Reproduce only this stretch of the listing below: from the line with "industriei auto locale." through the line with "Akzeptieren", exactly as written, with pictures excluded.

▼▼▼

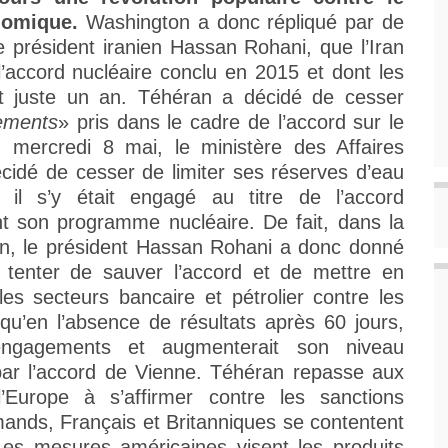
nomique.
Washington a donc répliqué par de
e président iranien Hassan Rohani, que l’Iran
l’accord nucléaire conclu en 2015 et dont les
out juste un an. Téhéran a décidé de cesser
ements
» pris dans le cadre de l’accord sur le
, mercredi 8 mai, le ministère des Affaires
décidé de cesser de limiter ses réserves d’eau
il s’y était engagé au titre de l’accord
ant son programme nucléaire. De fait, dans la
on, le président Hassan Rohani a donc donné
r tenter de sauver l’accord et de mettre en
s secteurs bancaire et pétrolier contre les
qu’en l’absence de résultats après 60 jours,
 engagements et augmenterait son niveau
par l’accord de Vienne. Téhéran repasse aux
Europe à s’affirmer contre les sanctions
emands, Français et Britanniques se contentent
Les mesures américaines visent les produits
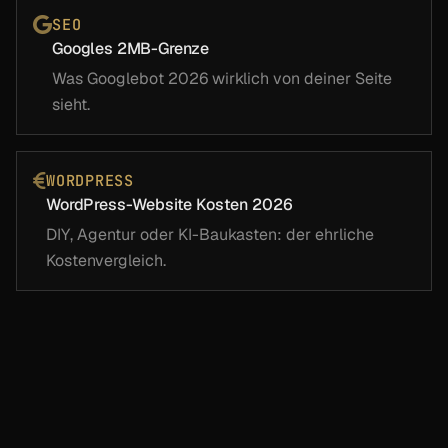
SEO
Googles 2MB-Grenze
Was Googlebot 2026 wirklich von deiner Seite
sieht.
WORDPRESS
WordPress-Website Kosten 2026
DIY, Agentur oder KI-Baukasten: der ehrliche
Kostenvergleich.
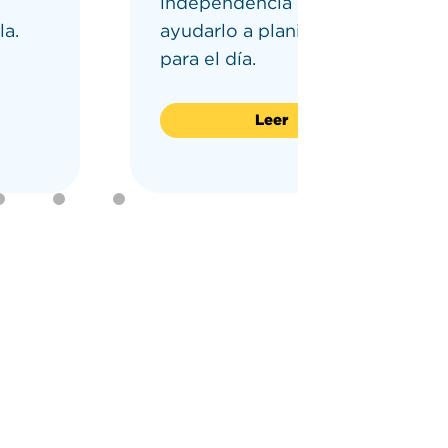
independencia de su hijo y
la.
ayudarlo a planificar y preparar
para el día.
Leer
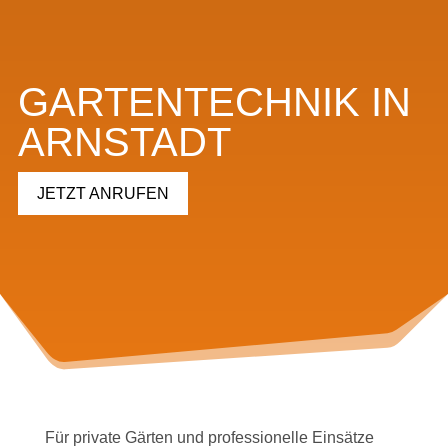
GARTENTECHNIK IN
ARNSTADT
JETZT ANRUFEN
Für private Gärten und professionelle Einsätze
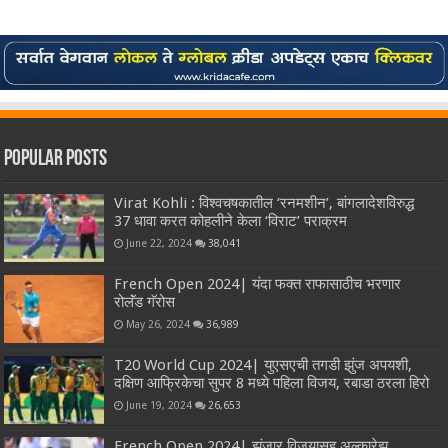
Popular Posts
Virat Kohli : विश्वचषकातील ‘रनमशीन’, बांगलादेशविरुद्ध
37 धावा करत कोहलीने केला ‘विराट’ पराक्रम
June 22, 2024
38,041
French Open 2024| यंदा फक्त राफासाठीच भरणार
रोलॅंड गॅरोस
May 26, 2024
36,989
T20 World Cup 2024| युएसएची तगडी झुंज अपयशी,
दक्षिण आफ्रिकेचा सुपर 8 मध्ये पहिला विजय, रबाडा ठरला हिरो
June 19, 2024
26,653
French Open 2024| झुंजार विजयासह अल्कारेझ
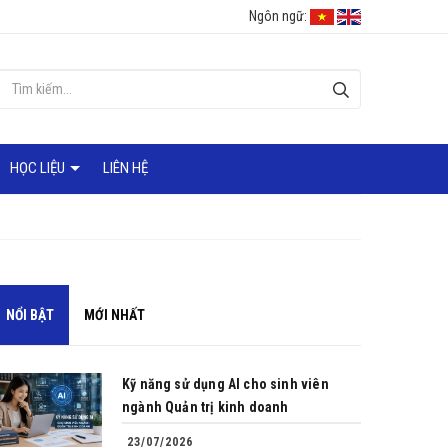
Ngôn ngữ:
HỌC LIỆU
LIÊN HỆ
NỔI BẬT
MỚI NHẤT
Kỹ năng sử dụng AI cho sinh viên
ngành Quản trị kinh doanh
23/07/2026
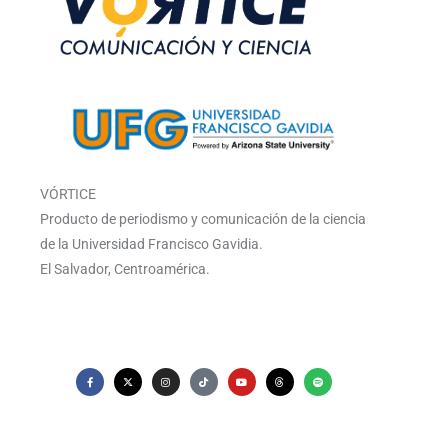
VÓRTICE
Producto de periodismo y comunicación de la ciencia
de la Universidad Francisco Gavidia.
El Salvador, Centroamérica.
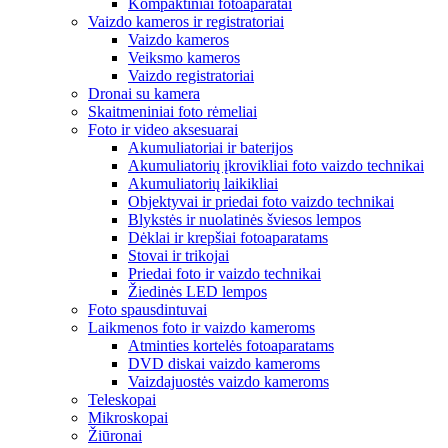
Kompaktiniai fotoaparatai
Vaizdo kameros ir registratoriai
Vaizdo kameros
Veiksmo kameros
Vaizdo registratoriai
Dronai su kamera
Skaitmeniniai foto rėmeliai
Foto ir video aksesuarai
Akumuliatoriai ir baterijos
Akumuliatorių įkrovikliai foto vaizdo technikai
Akumuliatorių laikikliai
Objektyvai ir priedai foto vaizdo technikai
Blykstės ir nuolatinės šviesos lempos
Dėklai ir krepšiai fotoaparatams
Stovai ir trikojai
Priedai foto ir vaizdo technikai
Žiedinės LED lempos
Foto spausdintuvai
Laikmenos foto ir vaizdo kameroms
Atminties kortelės fotoaparatams
DVD diskai vaizdo kameroms
Vaizdajuostės vaizdo kameroms
Teleskopai
Mikroskopai
Žiūronai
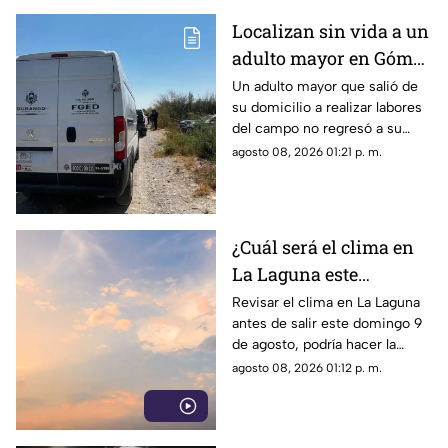
Localizan sin vida a un
adulto mayor en Gómez
Palacio; habría sufrido
Un adulto mayor que salió de
su domicilio a realizar labores
un infarto
del campo no regresó a su
hogar. Tras ser buscado por su
agosto 08, 2026 01:21 p. m.
familia, fue localizado sin vida.
¿Cuál será el clima en
La Laguna este
domingo 9 de agosto
Revisar el clima en La Laguna
antes de salir este domingo 9
2026?
de agosto, podría hacer la
diferencia entre un día
agosto 08, 2026 01:12 p. m.
tranquilo y uno lleno de
imprevistos.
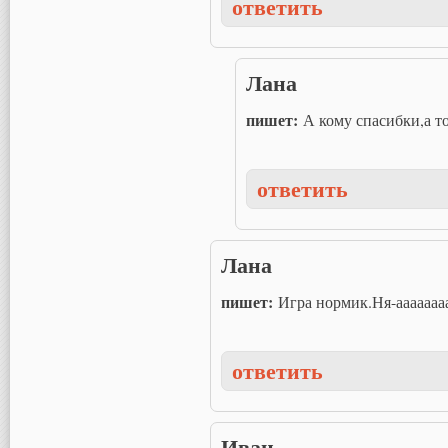
ответить
Лана
пишет:
А кому спасибки,а то
ответить
Лана
пишет:
Игра нормик.Ня-аааааааа
ответить
Иван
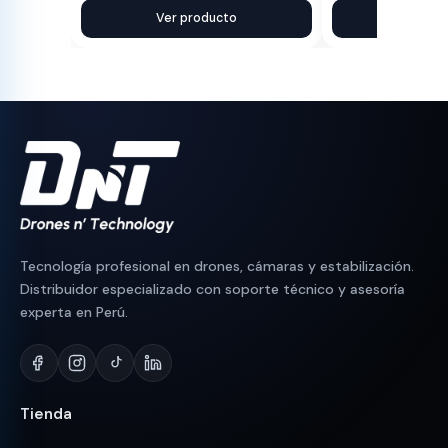
precio
precio
Ver producto
precio
precio
Ver pr
original
actual
original
actual
era:
es:
era:
es:
S/ 440.
S/ 398.
S/ 530.
S/ 510.
Tecnología profesional en drones, cámaras y estabilización.
Distribuidor especializado con soporte técnico y asesoría
experta en Perú.
Tienda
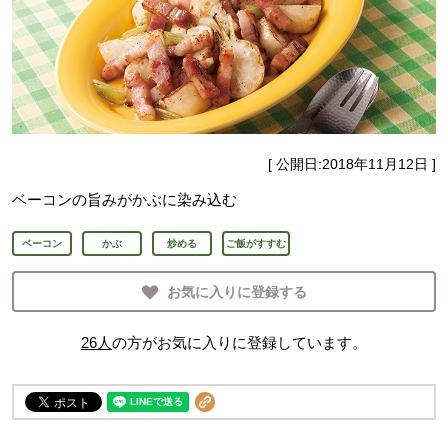
[ 公開日:
2018年11月12日
]
ベーコンの旨みがかぶに染み込む
ベーコン
かぶ
炒める
ご飯がすすむ
お気に入りに登録する
26
人
の方がお気に入りに登録しています。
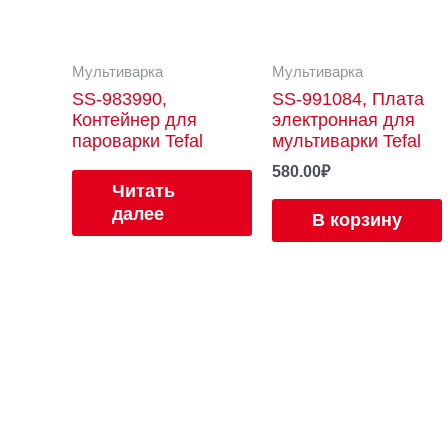
Мультиварка
Мультиварка
SS-983990,
SS-991084, Плата
Контейнер для
электронная для
пароварки Tefal
мультиварки Tefal
580.00
₽
Читать
далее
В корзину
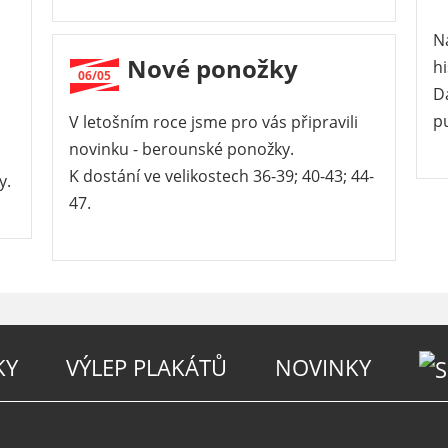
Na
Nové ponožky
hi
06/05
D
pu
V letošním roce jsme pro vás připravili
novinku - berounské ponožky.
K dostání ve velikostech 36-39; 40-43; 44-
y.
47.
KY
VÝLEP PLAKÁTŮ
NOVINKY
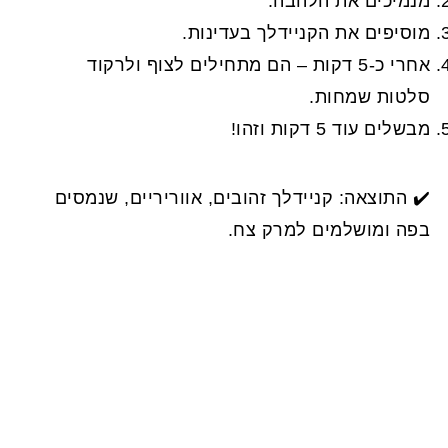
מנמיכים את הלהבה.
מוסיפים את הקניידלך בעדינות.
אחרי כ-5 דקות – הם מתחילים לצוף ולרקוד
סלטות שמחות.
מבשלים עוד 5 דקות וזהו!
✔️ התוצאה: קניידלך זהובים, אווריריים, שנמסים
בפה ומושלמים למרק צח.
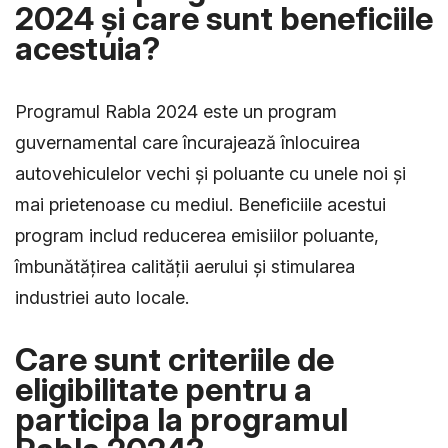
2024 și care sunt beneficiile
acestuia?
Programul Rabla 2024 este un program
guvernamental care încurajează înlocuirea
autovehiculelor vechi și poluante cu unele noi și
mai prietenoase cu mediul. Beneficiile acestui
program includ reducerea emisiilor poluante,
îmbunătățirea calității aerului și stimularea
industriei auto locale.
Care sunt criteriile de
eligibilitate pentru a
participa la programul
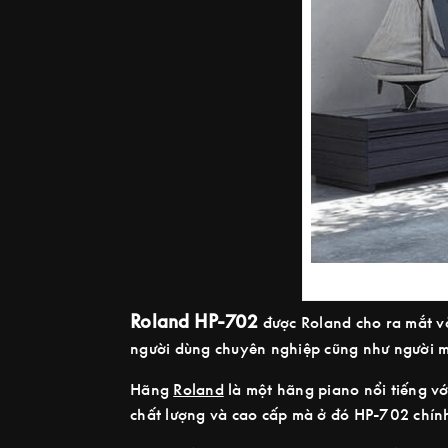
Roland HP-702
được Roland cho ra mắt v
người dùng chuyên nghiệp cũng như người m
Hãng
Roland
là một hãng piano nổi tiếng vớ
chất lượng và cao cấp mà ở đó HP-702 chính 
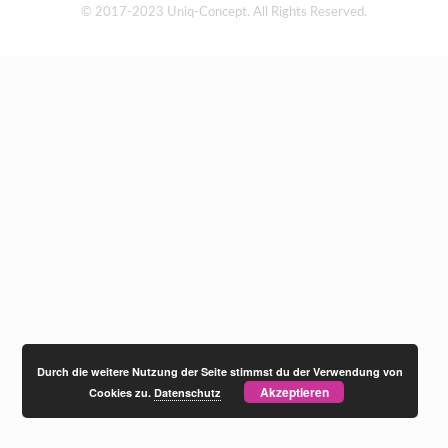
© 2017-2023 Uniq-Concept. All Rights Reserved.
Durch die weitere Nutzung der Seite stimmst du der Verwendung von
Akzeptieren
Cookies zu.
Datenschutz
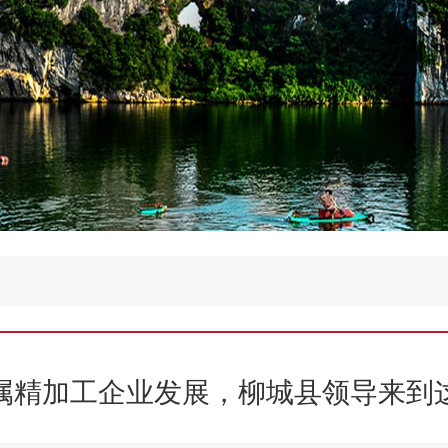
属精加工企业发展，柳城县领导来到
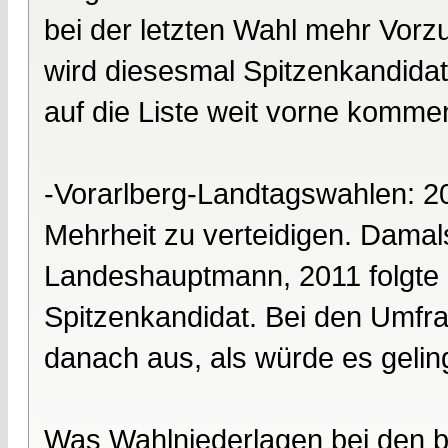
bei der letzten Wahl mehr Vorz
wird diesesmal Spitzenkandidat.
auf die Liste weit vorne komme
-Vorarlberg-Landtagswahlen: 2
Mehrheit zu verteidigen. Dama
Landeshauptmann, 2011 folgte 
Spitzenkandidat. Bei den Umfrag
danach aus, als würde es geling
Was Wahlniederlagen bei den 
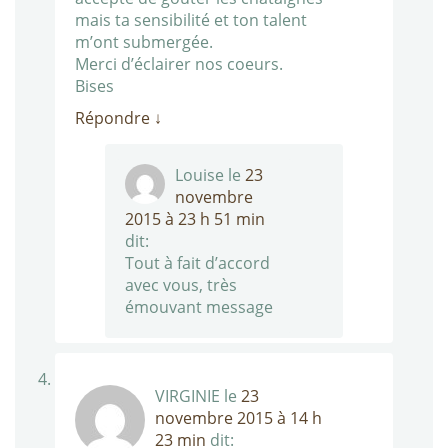
mais ta sensibilité et ton talent
m’ont submergée.
Merci d’éclairer nos coeurs.
Bises
Répondre
↓
Louise
le
23
novembre
2015 à 23 h 51 min
dit:
Tout à fait d’accord
avec vous, très
émouvant message
VIRGINIE
le
23
novembre 2015 à 14 h
23 min
dit:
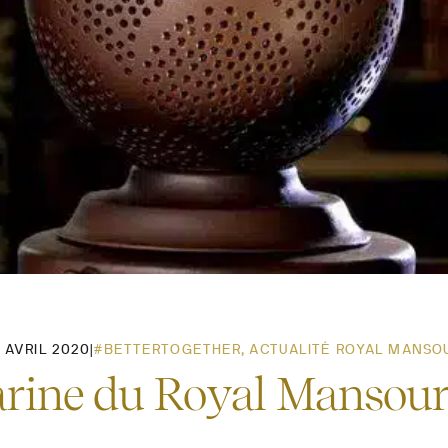
2 AVRIL 2020
|
#BETTERTOGETHER
,
ACTUALITÉ ROYAL MANSO
arine du Royal Mansou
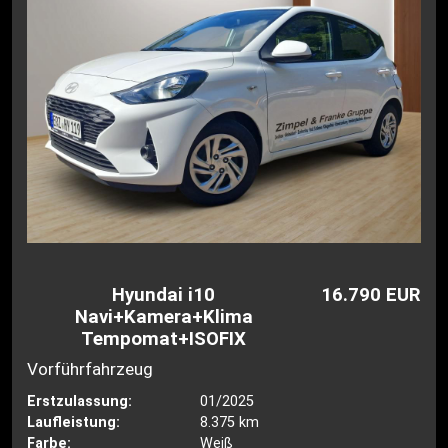
Hyundai i10
16.790 EUR
Navi+Kamera+Klima
Tempomat+ISOFIX
Vorführfahrzeug
Erstzulassung:
01/2025
Laufleistung:
8.375 km
Farbe:
Weiß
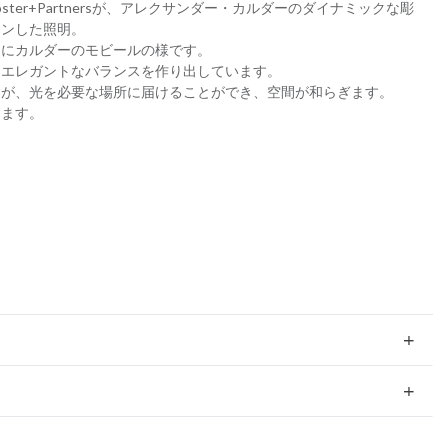
ter+Partnersが、アレクサンダー・カルダーのダイナミックな彫
インした照明。
さにカルダーのモビールの様です。
、エレガントなバランスを作り出しています。
すが、光を必要な場所に届けることができ、空間が和らぎます。
きます。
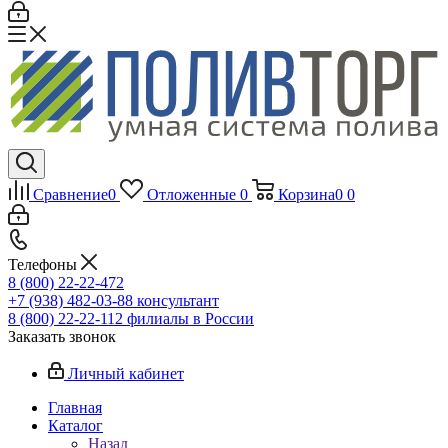
Сравнение
0
Отложенные
0
Корзина
0
0
Телефоны
8 (800) 22-22-472
+7 (938) 482-03-88 консультант
8 (800) 22-22-112 филиалы в России
Заказать звонок
Личный кабинет
Главная
Каталог
Назад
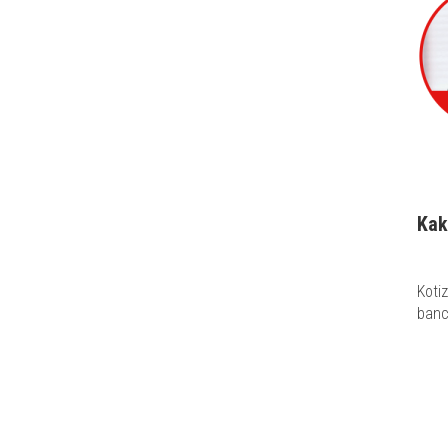
Kak
Koti
banc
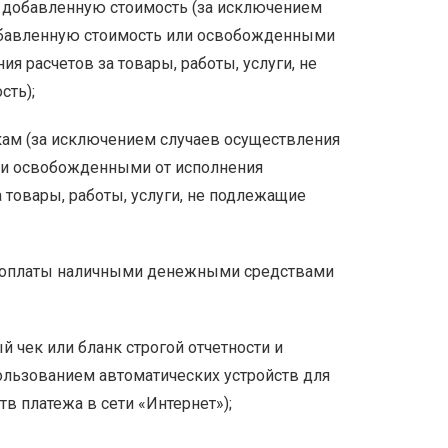
на добавленную стоимость (за исключением
добавленную стоимость или освобожденными
я расчетов за товары, работы, услуги, не
сть);
вкам (за исключением случаев осуществления
ли освобожденными от исполнения
 товары, работы, услуги, не подлежащие
ма оплаты наличными денежными средствами
 чек или бланк строгой отчетности и
ользованием автоматических устройств для
в платежа в сети «Интернет»);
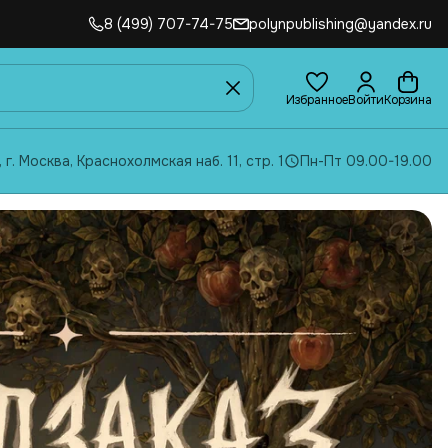
8 (499) 707-74-75
polynpublishing@yandex.ru
Избранное
Войти
Корзина
, г. Москва, Краснохолмская наб. 11, стр. 1
Пн-Пт 09.00-19.00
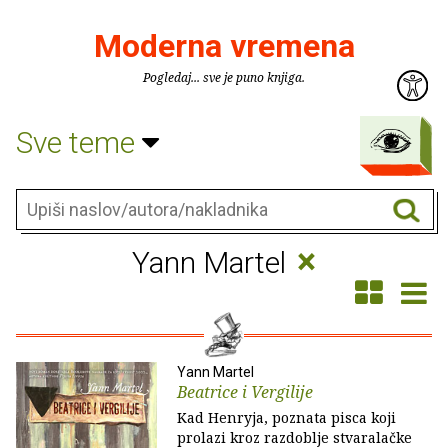
Moderna vremena
Pogledaj... sve je puno knjiga.
Sve teme
×
Yann Martel
Yann Martel
Beatrice i Vergilije
Kad Henryja, poznata pisca koji
prolazi kroz razdoblje stvaralačke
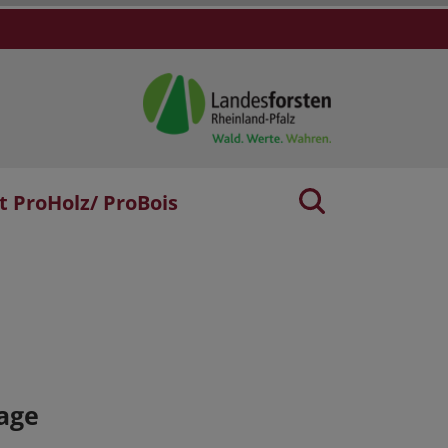
t ProHolz/ ProBois
age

▲▲▲

> [ANSWER BOX]:
industriei auto locale.
Care sunt criteriile de
eligibilitate pentru a
participa la programul
Roland HP-702
được Roland cho ra mắt v
người dùng chuyên nghiệp cũng như người m
Hãng
Roland
là một hãng piano nổi tiếng vớ
chất lượng và cao cấp mà ở đó HP-702 chính 
© 2017-2023 Uniq-Concept. All Rights Reserved.
Durch die weitere Nutzung der Seite stimmst du der Verwendung von
Akzeptieren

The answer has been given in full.